After several failed mediation sessions, the matter was in court. Not only did the court look at the issues between the parties but the court also reviewed the nature and tenor of the arbitrator’s involvement in trying to help resolve the parents’ dispute. Examining the correspondence and e-mails between them, the court concluded that the male arbitrator had “come to have considerable sympathy with the [father’s] position,” as evidenced by his disparaging comments aimed at the mother. For the mother, the arbitrator had used the following words: the mother had “knowingly, unknowingly, inadvertently, intentionally” undermined the relationship between the father and daughter, and had raised the daughter to be “a spoiled princess.”
The arbitrator even wrote to advise that he would be deciding the question of whether the daughter should go live with the father exclusively, with no access to the mother until she can behave in a way that supports the father/ daughter relationship. This was not one of the questions the parents had asked him to resolve, it was a clear demonstration of the arbitrator greatly overstepping his role and authority.

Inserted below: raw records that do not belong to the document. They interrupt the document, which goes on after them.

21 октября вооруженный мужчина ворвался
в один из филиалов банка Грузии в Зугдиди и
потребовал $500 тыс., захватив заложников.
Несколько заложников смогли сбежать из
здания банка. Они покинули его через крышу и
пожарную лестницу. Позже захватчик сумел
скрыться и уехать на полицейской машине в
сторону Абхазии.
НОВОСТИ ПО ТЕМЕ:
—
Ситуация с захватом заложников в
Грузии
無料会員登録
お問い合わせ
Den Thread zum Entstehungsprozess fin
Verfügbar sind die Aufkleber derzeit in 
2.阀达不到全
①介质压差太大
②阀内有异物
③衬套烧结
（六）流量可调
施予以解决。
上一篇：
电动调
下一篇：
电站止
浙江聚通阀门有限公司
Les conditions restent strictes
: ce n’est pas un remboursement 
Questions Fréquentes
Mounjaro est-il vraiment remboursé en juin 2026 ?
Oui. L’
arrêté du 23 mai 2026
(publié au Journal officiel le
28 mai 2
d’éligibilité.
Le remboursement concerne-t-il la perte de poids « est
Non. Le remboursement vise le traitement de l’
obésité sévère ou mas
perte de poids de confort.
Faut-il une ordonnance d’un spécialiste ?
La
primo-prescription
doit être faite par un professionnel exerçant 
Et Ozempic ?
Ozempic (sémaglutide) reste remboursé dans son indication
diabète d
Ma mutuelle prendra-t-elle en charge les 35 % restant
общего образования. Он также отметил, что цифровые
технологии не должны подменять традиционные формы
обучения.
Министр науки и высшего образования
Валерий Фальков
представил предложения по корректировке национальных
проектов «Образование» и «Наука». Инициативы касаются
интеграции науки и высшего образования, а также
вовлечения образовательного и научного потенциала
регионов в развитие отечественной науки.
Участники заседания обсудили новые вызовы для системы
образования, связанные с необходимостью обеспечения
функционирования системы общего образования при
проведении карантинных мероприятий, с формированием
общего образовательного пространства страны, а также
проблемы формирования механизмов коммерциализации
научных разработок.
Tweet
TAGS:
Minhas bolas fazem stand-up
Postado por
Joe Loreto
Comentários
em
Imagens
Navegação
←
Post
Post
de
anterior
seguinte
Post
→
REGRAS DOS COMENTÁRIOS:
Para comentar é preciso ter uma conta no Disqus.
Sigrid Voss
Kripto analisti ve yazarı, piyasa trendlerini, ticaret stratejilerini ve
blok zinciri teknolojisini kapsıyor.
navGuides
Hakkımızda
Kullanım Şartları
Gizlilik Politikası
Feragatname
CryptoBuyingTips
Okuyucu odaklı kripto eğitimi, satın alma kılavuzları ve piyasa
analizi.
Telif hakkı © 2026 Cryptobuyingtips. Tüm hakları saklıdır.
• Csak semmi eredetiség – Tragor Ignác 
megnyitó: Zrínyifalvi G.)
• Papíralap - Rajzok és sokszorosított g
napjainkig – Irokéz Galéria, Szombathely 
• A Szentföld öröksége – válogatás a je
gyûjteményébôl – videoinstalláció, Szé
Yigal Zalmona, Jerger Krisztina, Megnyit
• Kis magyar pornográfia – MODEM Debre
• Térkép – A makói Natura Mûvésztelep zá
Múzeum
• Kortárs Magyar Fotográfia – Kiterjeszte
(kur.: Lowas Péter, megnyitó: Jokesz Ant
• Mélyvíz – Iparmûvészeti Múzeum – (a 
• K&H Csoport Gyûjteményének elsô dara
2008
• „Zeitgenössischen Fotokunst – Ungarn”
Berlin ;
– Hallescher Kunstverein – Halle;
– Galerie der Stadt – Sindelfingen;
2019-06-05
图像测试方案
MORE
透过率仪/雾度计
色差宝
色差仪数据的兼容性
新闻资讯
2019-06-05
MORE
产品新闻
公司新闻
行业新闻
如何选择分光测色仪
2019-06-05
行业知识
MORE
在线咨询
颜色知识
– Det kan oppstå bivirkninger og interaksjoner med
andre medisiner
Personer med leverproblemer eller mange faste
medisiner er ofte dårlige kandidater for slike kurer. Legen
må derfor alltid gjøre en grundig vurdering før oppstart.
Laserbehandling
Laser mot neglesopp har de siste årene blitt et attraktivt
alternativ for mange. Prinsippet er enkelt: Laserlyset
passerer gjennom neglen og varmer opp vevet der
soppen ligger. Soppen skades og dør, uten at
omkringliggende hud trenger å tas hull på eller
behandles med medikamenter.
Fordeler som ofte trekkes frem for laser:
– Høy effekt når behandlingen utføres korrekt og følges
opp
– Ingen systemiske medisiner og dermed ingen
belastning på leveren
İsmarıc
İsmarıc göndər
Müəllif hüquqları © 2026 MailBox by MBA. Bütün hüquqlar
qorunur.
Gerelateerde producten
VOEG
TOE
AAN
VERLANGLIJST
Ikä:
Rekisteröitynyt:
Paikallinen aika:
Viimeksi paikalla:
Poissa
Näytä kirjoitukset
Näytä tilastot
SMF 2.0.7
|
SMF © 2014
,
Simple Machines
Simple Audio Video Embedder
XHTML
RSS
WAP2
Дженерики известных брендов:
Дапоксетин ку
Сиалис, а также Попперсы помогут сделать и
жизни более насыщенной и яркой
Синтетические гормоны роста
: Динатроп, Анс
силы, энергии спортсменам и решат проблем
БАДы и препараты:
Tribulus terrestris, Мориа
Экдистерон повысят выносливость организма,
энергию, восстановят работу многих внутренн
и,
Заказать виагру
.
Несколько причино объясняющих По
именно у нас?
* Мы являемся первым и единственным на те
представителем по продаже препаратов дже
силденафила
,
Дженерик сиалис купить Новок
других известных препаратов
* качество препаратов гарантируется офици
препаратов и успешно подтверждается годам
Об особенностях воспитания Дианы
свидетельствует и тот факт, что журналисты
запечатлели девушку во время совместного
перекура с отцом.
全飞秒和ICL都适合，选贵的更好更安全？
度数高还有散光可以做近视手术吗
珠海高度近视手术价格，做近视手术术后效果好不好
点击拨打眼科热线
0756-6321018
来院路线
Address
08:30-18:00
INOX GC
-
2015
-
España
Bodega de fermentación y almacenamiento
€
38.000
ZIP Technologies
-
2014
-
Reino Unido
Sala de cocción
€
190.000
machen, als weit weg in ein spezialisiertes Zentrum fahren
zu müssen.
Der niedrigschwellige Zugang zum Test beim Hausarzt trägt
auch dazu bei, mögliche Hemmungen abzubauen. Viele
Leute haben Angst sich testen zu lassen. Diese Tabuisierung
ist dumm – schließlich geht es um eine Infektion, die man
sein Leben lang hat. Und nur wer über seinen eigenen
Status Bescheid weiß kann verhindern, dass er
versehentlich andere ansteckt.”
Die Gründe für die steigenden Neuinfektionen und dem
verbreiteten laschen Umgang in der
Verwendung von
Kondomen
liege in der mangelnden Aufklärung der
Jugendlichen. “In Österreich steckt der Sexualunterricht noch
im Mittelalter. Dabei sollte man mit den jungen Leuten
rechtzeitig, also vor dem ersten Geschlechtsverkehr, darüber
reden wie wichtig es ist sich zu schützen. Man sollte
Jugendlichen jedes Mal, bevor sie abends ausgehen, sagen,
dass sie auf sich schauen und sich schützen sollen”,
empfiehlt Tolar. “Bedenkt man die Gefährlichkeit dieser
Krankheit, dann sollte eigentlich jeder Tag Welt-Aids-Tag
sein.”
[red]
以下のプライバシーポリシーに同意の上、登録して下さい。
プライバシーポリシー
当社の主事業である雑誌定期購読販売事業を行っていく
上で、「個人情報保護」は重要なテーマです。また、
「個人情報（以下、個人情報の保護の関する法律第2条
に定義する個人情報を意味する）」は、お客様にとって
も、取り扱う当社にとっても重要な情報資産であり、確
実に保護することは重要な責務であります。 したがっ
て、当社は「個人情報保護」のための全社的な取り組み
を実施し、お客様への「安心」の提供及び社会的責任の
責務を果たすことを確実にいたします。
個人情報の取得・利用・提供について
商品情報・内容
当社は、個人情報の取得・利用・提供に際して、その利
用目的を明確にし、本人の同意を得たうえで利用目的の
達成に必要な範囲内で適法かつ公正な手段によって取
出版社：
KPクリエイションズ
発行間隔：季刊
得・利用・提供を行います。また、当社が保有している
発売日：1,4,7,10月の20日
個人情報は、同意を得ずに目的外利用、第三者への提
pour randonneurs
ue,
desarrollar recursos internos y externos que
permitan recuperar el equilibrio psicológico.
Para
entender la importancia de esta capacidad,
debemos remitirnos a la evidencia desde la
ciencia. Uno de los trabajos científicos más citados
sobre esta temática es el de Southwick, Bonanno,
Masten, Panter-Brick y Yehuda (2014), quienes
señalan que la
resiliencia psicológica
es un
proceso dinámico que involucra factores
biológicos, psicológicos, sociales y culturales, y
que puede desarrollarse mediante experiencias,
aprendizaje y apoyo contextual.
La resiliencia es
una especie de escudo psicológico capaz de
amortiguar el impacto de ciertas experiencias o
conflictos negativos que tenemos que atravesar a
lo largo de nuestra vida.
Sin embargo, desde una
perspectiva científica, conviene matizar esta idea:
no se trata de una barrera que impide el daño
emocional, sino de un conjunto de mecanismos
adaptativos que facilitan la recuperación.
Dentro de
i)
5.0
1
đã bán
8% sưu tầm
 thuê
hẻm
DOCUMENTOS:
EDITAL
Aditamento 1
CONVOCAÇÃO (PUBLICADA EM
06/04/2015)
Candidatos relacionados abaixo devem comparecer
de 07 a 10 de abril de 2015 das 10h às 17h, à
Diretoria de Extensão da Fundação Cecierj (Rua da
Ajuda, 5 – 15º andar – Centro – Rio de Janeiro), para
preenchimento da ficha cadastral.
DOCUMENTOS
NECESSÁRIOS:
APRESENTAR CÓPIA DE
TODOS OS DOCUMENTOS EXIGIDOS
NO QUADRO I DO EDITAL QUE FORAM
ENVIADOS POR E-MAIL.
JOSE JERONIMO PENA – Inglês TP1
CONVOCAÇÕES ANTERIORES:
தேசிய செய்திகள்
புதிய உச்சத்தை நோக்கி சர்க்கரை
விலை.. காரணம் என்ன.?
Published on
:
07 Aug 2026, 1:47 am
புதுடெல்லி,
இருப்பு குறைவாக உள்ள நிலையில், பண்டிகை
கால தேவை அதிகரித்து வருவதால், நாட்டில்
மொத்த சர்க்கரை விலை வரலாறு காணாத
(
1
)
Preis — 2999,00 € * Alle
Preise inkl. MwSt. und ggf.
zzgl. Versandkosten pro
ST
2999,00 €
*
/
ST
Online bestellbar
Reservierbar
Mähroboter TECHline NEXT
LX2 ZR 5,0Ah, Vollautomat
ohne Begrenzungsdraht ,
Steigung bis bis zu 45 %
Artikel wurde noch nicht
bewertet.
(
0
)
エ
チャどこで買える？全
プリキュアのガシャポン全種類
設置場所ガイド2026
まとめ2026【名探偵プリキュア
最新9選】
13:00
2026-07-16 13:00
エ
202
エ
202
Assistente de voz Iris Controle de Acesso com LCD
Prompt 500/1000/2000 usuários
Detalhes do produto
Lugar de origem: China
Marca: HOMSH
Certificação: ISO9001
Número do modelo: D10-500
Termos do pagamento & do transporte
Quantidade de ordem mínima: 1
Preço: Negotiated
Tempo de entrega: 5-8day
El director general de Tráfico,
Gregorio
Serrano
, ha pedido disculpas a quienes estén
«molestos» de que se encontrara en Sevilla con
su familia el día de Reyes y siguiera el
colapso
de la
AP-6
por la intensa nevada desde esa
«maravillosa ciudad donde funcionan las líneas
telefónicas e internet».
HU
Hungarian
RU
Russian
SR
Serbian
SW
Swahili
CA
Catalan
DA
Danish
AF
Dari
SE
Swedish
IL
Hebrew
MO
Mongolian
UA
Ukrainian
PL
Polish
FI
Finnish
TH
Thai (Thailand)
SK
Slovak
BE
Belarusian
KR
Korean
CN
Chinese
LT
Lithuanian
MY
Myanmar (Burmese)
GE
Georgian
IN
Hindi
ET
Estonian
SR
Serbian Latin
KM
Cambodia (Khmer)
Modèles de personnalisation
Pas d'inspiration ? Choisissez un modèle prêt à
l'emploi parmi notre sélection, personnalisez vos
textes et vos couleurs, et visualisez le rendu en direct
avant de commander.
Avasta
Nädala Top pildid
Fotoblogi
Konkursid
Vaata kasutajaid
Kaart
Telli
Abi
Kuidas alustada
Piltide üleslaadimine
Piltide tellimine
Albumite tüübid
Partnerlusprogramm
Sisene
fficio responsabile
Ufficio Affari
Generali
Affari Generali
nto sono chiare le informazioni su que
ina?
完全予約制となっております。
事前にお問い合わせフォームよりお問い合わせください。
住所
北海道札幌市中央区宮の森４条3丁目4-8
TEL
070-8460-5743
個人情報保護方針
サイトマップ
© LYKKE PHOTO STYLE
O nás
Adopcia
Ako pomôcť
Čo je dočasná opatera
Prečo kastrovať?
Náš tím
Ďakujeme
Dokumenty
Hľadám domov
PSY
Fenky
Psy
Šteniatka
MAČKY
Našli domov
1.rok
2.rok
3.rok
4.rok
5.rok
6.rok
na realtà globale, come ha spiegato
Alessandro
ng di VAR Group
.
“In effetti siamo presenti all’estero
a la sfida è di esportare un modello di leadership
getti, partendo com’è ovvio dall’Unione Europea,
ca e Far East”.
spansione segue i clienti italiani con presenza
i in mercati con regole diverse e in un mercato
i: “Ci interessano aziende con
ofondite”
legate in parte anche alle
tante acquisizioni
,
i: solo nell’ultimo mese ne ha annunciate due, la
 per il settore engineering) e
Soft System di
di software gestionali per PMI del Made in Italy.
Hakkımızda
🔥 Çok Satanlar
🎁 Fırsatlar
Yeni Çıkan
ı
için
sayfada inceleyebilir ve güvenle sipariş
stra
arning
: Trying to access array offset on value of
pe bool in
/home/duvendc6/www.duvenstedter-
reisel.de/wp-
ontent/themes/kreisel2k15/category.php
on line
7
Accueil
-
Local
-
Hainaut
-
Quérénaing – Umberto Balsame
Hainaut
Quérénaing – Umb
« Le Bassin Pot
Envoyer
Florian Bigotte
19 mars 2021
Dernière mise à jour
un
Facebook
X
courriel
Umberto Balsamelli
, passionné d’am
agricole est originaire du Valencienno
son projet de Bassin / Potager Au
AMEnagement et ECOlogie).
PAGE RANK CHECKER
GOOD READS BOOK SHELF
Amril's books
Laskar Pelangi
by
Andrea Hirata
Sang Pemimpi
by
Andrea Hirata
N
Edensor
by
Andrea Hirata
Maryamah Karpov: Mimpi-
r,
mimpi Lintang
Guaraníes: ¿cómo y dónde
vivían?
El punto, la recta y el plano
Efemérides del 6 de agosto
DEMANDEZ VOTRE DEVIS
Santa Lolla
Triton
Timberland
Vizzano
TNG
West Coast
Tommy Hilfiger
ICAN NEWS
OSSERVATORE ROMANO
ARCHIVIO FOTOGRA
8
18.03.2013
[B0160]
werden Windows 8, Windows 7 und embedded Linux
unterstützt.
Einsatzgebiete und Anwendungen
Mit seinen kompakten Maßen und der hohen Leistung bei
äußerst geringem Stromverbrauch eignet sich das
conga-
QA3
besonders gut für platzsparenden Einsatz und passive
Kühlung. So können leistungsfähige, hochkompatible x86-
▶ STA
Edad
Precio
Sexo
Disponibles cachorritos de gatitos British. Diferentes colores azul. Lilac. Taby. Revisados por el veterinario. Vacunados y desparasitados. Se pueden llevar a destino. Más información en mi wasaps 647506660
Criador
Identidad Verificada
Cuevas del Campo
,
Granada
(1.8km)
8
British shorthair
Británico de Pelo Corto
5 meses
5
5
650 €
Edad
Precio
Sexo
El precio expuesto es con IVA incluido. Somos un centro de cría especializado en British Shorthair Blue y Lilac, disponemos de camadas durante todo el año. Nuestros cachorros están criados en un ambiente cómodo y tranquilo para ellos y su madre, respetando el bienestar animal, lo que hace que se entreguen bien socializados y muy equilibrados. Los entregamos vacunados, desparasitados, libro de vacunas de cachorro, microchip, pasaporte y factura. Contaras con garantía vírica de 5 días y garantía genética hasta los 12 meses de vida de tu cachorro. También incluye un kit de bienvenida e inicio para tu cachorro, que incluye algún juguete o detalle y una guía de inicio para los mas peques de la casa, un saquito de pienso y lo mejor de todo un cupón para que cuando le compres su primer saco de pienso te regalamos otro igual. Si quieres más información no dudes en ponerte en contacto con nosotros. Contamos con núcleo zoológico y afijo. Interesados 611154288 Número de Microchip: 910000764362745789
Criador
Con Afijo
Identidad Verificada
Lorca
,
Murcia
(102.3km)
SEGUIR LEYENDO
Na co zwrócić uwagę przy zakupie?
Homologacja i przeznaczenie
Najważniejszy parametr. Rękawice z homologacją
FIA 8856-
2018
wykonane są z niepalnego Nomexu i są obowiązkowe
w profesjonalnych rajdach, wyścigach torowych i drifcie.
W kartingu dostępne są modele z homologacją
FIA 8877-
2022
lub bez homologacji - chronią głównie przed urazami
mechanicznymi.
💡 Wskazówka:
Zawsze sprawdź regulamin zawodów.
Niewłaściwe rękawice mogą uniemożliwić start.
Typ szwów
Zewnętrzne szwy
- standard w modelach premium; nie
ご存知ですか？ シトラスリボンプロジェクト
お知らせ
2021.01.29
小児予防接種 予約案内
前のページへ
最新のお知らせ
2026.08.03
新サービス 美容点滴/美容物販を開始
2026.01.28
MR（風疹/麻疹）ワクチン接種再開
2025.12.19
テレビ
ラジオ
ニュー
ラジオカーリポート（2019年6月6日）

The arbitrator’s behavior hinted towards a bias against the mother. The most egregious example arose in connection with the scheduling of hearings. The court expressed:
“The subsequent conduct of the mediator/arbitrator serves only to heighten the concern [about fairness and lack of bias]. He gave notice of a single day of arbitration. The notice was quite short. When counsel for the [mother] said he would be out of the country, the arbitrator refused to change the date, even though counsel was only suggesting a delay of two months. [The daughter] had been residing with her mother for nine years, and it is inconceivable that a delay of two months was unreasonable or could not have been accommodated. However, the mediator/arbitrator insisted on proceeding on the date he had fixed, even though the applicant would be without counsel and the mediator/arbitrator himself conceded that there was no dire emergency. During the correspondence about the arbitration process, [the arbitrator] continued to make statements suggesting he had made up his mind, including “Ultimately though, should this matter return to court and in the absence of change with regard to the behavior of [the mother], you must know what intervention I would be supporting if called to court.”
The court applied the legal test to determine if there was a reasonable apprehension of bias. The court made its decision on the basis whether an informed person, viewing the matter realistically and practically, and having thought the matter through, would think that it is more likely than not that the arbitrator, whether consciously or unconsciously, would not decide fairly. The court concluded that an informed person would find it more likely that the arbitrator would not decide fairly.
The court took into account the nature of the tribunal. Several of the arbitrator’s comments were critical of the mother in a tone and context that suggested that he had already made up his mind as to the outcome. The court ordered the arbitrators removal and recommended that any future arbitration should be conducted by an arbitrator with legal training, preferably one experienced in Family Law.